(Stored data entries)
******************************
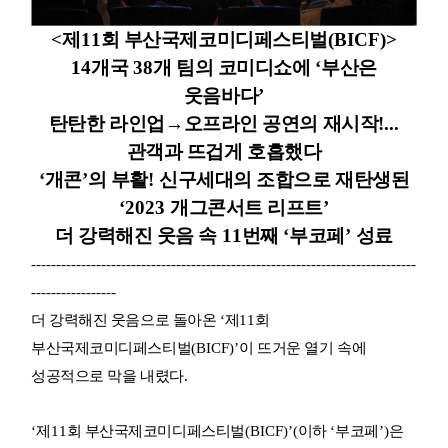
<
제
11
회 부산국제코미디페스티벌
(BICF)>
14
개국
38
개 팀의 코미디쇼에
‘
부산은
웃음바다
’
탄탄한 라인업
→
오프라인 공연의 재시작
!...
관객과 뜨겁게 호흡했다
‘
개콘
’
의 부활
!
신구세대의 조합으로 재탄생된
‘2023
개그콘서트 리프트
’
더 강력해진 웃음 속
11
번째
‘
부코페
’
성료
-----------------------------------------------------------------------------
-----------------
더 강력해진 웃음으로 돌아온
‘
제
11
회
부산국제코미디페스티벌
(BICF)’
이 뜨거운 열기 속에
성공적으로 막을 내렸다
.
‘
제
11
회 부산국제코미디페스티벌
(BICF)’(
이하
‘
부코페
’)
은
******************************
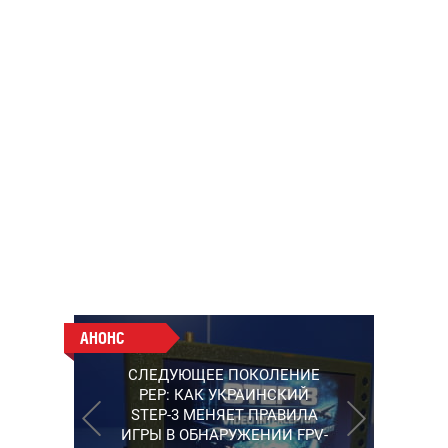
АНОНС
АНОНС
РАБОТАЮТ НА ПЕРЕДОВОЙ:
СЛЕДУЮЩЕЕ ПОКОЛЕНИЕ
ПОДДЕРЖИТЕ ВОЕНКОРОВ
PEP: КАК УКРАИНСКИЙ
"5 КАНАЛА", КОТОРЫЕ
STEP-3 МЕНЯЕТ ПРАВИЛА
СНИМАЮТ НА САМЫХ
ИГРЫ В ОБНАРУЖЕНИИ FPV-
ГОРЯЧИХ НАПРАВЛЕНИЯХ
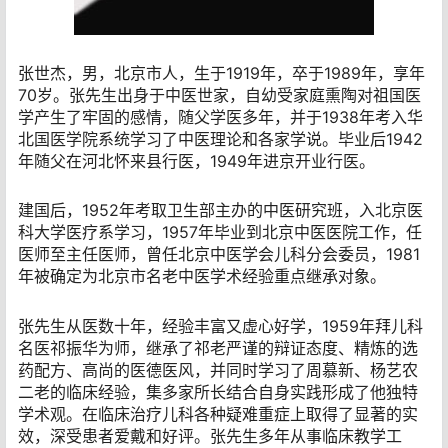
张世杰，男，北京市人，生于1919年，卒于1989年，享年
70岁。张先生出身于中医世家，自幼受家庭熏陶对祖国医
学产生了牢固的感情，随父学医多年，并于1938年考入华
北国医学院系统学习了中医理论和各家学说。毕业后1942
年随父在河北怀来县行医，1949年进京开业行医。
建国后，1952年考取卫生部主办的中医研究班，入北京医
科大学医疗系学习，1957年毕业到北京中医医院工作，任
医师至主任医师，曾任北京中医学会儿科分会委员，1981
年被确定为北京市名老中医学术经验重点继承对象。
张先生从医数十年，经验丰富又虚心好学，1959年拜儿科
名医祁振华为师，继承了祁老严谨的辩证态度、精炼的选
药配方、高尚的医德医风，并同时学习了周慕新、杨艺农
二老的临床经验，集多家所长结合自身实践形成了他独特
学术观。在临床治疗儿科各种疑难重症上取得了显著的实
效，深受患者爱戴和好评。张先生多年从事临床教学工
******************************
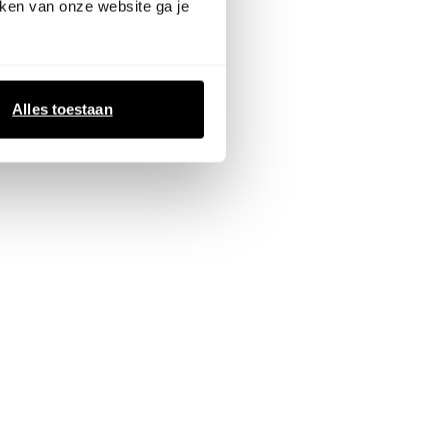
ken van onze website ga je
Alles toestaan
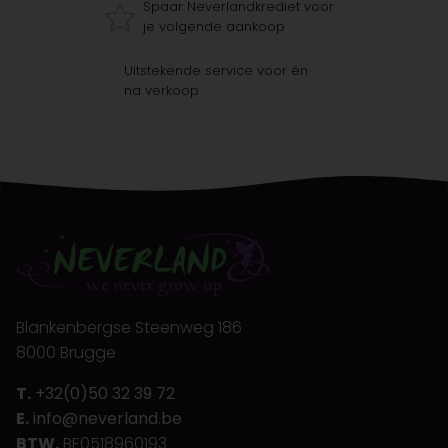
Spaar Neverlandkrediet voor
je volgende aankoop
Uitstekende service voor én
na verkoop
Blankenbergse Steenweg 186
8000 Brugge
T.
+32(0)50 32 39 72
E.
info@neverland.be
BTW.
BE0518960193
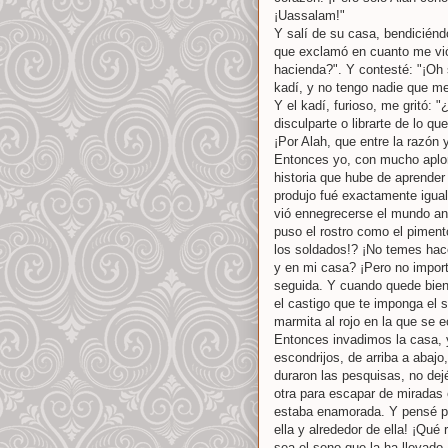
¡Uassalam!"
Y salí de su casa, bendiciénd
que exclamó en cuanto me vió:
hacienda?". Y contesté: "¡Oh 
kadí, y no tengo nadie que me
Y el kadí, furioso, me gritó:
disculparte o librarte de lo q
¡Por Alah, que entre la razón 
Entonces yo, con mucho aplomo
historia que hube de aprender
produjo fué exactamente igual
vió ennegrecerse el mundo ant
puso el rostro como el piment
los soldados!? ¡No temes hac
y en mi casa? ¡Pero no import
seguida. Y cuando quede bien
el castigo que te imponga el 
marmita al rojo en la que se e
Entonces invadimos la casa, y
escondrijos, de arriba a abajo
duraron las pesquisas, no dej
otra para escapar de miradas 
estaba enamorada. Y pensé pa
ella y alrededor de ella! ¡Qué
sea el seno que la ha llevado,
******************************
**WHAT YOU NEED TO DO:** Using the entries shown above, reproduce verbatim the lines from the line bearing "duraron las pesquisas, no dej" to the line bearing "sea el seno", inclusive.

**TASK ANSWER:**
duraron las pesquisas, no dej
otra para escapar de miradas 
estaba enamorada. Y pensé pa
ella y alrededor de ella! ¡Qué
sea el seno que la ha llevado,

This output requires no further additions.